HYDERABAD: It took a little boy to speak the truth about ‘the emperor’s new clothes.’ Any action against private unaided schools with regard to implementation of random selection of candidates can only be taken in case a complaint is lodged against them. Surprisingly, in a scenario where parents have been jostling for admissions for academic year 2012-13 since last year, a majority is perturbed by the system of lottery instead of written examinations or interviews.
The monitoring authority for the implementation of Right to Education Act in the country, National Commission for Protection of Child Rights (NCPCR) chairperson Dr Shanta Sinha regrets the non-implementation of the Act at the state level in letter and spirit and the fact that the schools cannot be brought to book till the practice is challenged. “There is no necessity for a separate government order to be issued with respect to admissions to schools based on a lottery system. It is the law and schools are expected to abide by it. However, where we lack is the enforcement of RTE. There have to be specific directions on enforcement of the rules laid down by the Act and a proposal elaborating on how to go about it,” said Dr. Shanta Sinha, winner of the 2003 Ramon Magsaysay award.

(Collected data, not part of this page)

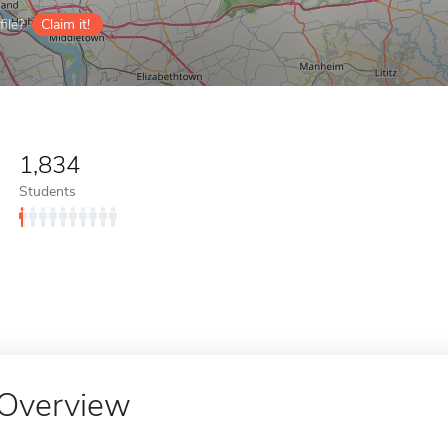
ile?
Claim it!
1,834
Students
Overview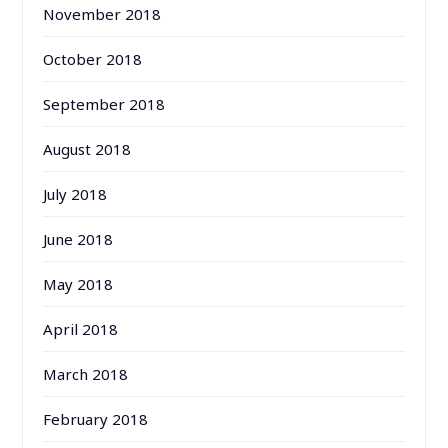
November 2018
October 2018
September 2018
August 2018
July 2018
June 2018
May 2018
April 2018
March 2018
February 2018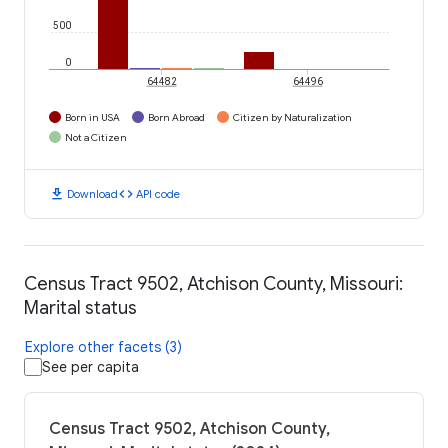
500
0
64482
64496
Born in USA
Born Abroad
Citizen by Naturalization
Not a Citizen
download
code
Download
API code
Census Tract 9502, Atchison County, Missouri:
Marital status
Explore other facets (3)
See per capita
Census Tract 9502, Atchison County,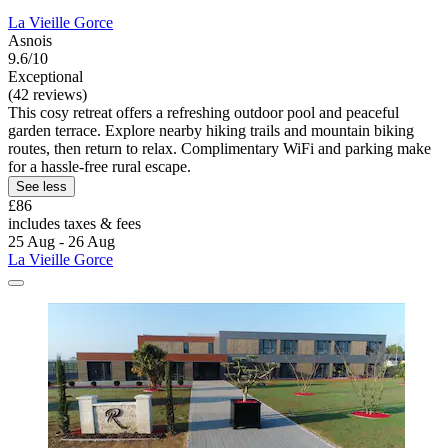
La Vieille Gorce
Asnois
9.6/10
Exceptional
(42 reviews)
This cosy retreat offers a refreshing outdoor pool and peaceful
garden terrace. Explore nearby hiking trails and mountain biking
routes, then return to relax. Complimentary WiFi and parking make
for a hassle-free rural escape.
See less
£86
includes taxes & fees
25 Aug - 26 Aug
La Vieille Gorce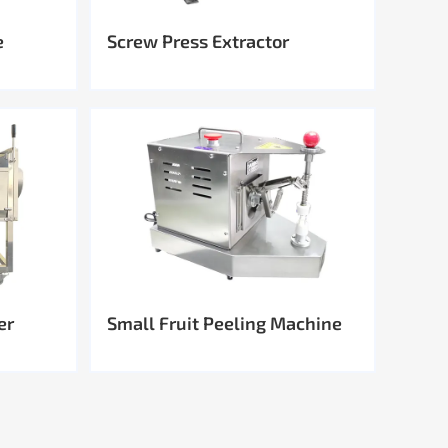
e
Screw Press Extractor
er
Small Fruit Peeling Machine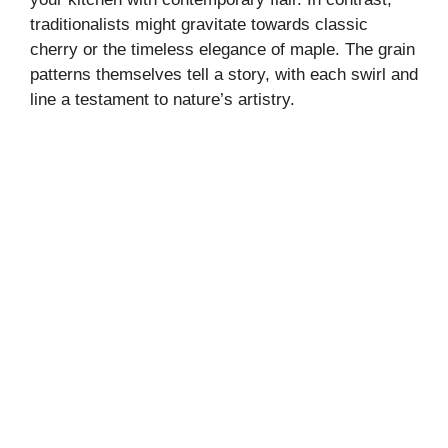
traditionalists might gravitate towards classic
cherry or the timeless elegance of maple. The grain
patterns themselves tell a story, with each swirl and
line a testament to nature’s artistry.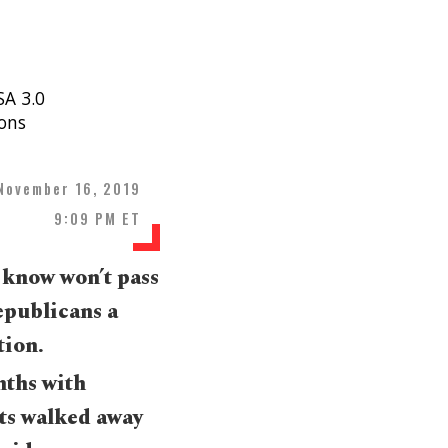
SA 3.0
ons
November 16, 2019
9:09 PM ET
 know won’t pass
Republicans a
tion.
nths with
ts walked away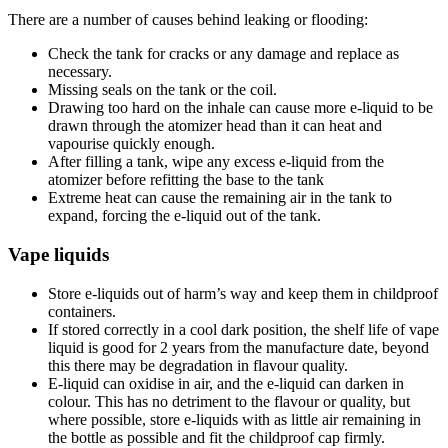
There are a number of causes behind leaking or flooding:
Check the tank for cracks or any damage and replace as
necessary.
Missing seals on the tank or the coil.
Drawing too hard on the inhale can cause more e-liquid to be
drawn through the atomizer head than it can heat and
vapourise quickly enough.
After filling a tank, wipe any excess e-liquid from the
atomizer before refitting the base to the tank
Extreme heat can cause the remaining air in the tank to
expand, forcing the e-liquid out of the tank.
Vape liquids
Store e-liquids out of harm’s way and keep them in childproof
containers.
If stored correctly in a cool dark position, the shelf life of vape
liquid is good for 2 years from the manufacture date, beyond
this there may be degradation in flavour quality.
E-liquid can oxidise in air, and the e-liquid can darken in
colour. This has no detriment to the flavour or quality, but
where possible, store e-liquids with as little air remaining in
the bottle as possible and fit the childproof cap firmly.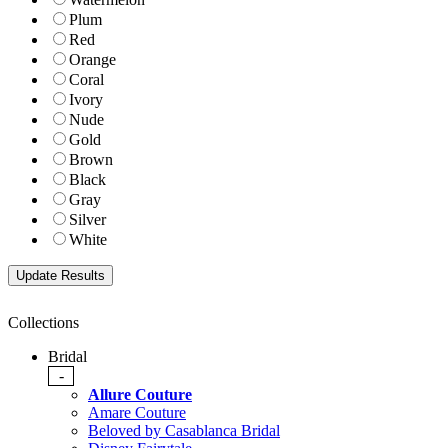
Plum
Red
Orange
Coral
Ivory
Nude
Gold
Brown
Black
Gray
Silver
White
Collections
Bridal
-
Allure Couture
Amare Couture
Beloved by Casablanca Bridal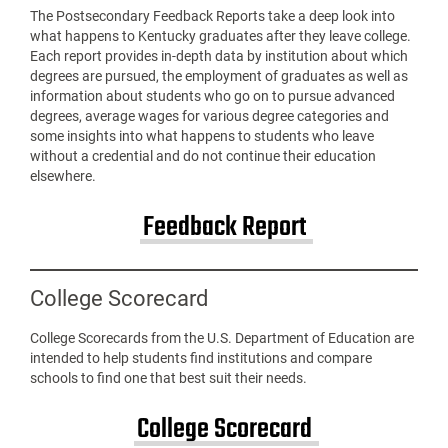
The Postsecondary Feedback Reports take a deep look into
what happens to Kentucky graduates after they leave college.
Each report provides in-depth data by institution about which
degrees are pursued, the employment of graduates as well as
information about students who go on to pursue advanced
degrees, average wages for various degree categories and
some insights into what happens to students who leave
without a credential and do not continue their education
elsewhere.
Feedback Report
College Scorecard
College Scorecards from the U.S. Department of Education are
intended to help students find institutions and compare
schools to find one that best suit their needs.
College Scorecard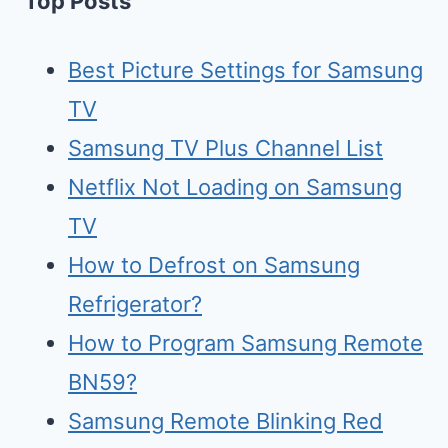
Top Posts
Best Picture Settings for Samsung
TV
Samsung TV Plus Channel List
Netflix Not Loading on Samsung
TV
How to Defrost on Samsung
Refrigerator?
How to Program Samsung Remote
BN59?
Samsung Remote Blinking Red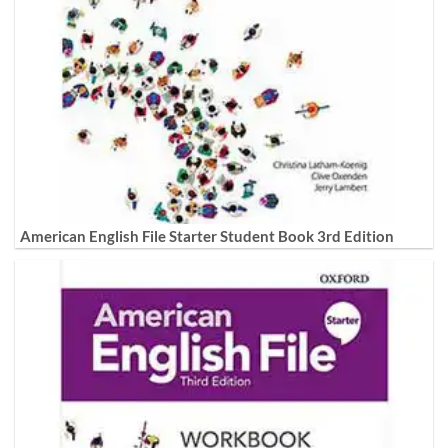
American English File Starter Student Book 3rd Edition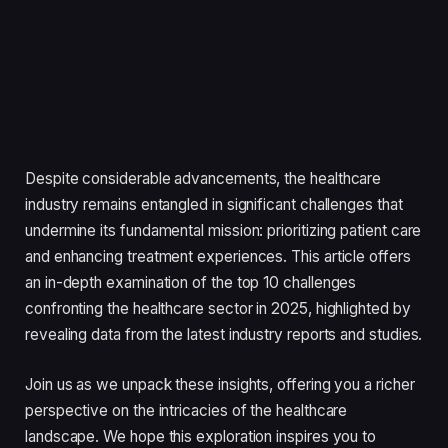
Despite considerable advancements, the healthcare
industry remains entangled in significant challenges that
undermine its fundamental mission: prioritizing patient care
and enhancing treatment experiences. This article offers
an in-depth examination of the top 10 challenges
confronting the healthcare sector in 2025, highlighted by
revealing data from the latest industry reports and studies.
Join us as we unpack these insights, offering you a richer
perspective on the intricacies of the healthcare
landscape. We hope this exploration inspires you to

The Rajkiya Pratibha Vikas Vidyalaya (RPVV) was taken to court by the NCPCR for violating the RTE and screening children for admissions. The Delhi High Court had barred the school from conducting entrance tests for kids. “But this level of intervention is not possible in each state. Further, we have made sure that none of the governemnt-aided schools conduct screening for admissions but we cannot bring to book a private unaided school till someone challenges the practice,” says the chairperson.
The parents however seem surprised at leaving the all-important admission to ‘luck’. “The lottery system of admissions some of the schools follow give me nightmares. How is it fair to the child who is better?” questions Sumithra Vijay, a parent who got admission for her daughter at a private school last year.
The government on its part says it will act if only someone complains. Despite the presence of state advisers to help the NCPCR monitor the implementation of RTE, none seems to be ready to bell the cat.